* **Exercise directions**: Check each line of the entries below for the string "Website"; copy every line where it appears.

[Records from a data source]
┌────────
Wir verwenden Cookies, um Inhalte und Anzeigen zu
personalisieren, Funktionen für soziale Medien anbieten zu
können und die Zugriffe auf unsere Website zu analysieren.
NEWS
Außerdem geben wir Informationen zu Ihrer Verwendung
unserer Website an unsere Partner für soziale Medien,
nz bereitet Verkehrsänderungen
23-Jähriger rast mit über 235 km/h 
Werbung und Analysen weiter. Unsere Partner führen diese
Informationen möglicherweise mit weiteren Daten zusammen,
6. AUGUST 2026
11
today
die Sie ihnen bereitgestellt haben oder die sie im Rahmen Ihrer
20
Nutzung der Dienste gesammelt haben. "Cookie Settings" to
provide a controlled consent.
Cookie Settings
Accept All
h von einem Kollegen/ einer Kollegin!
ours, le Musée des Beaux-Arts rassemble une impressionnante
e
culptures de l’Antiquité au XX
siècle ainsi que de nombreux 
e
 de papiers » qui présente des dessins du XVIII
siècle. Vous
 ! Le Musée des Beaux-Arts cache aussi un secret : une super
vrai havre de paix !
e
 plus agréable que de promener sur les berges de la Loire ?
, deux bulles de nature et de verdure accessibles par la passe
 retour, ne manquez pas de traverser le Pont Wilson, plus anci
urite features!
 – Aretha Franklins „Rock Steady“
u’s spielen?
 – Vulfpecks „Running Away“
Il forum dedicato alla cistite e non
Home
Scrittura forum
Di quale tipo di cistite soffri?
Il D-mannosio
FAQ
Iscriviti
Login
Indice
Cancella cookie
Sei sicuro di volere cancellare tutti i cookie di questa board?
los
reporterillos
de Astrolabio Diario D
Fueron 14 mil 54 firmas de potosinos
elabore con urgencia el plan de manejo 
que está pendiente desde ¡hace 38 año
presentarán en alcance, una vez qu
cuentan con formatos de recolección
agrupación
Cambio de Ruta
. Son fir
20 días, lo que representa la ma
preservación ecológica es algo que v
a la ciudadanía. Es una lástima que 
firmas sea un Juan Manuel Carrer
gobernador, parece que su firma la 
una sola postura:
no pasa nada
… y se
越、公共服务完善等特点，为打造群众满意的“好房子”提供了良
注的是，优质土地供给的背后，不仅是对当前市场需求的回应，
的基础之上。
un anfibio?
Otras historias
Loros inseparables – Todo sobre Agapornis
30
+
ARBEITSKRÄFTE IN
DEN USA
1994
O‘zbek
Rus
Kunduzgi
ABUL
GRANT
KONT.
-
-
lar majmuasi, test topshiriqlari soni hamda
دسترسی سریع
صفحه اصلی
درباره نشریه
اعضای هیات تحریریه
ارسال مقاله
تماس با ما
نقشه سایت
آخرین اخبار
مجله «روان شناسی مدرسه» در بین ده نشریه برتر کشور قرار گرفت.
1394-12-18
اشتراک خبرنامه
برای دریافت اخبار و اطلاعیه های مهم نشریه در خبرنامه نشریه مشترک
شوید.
└────────
* **Completed task**:
können und die Zugriffe auf unsere Website zu analysieren.
unserer Website an unsere Partner für soziale Medien,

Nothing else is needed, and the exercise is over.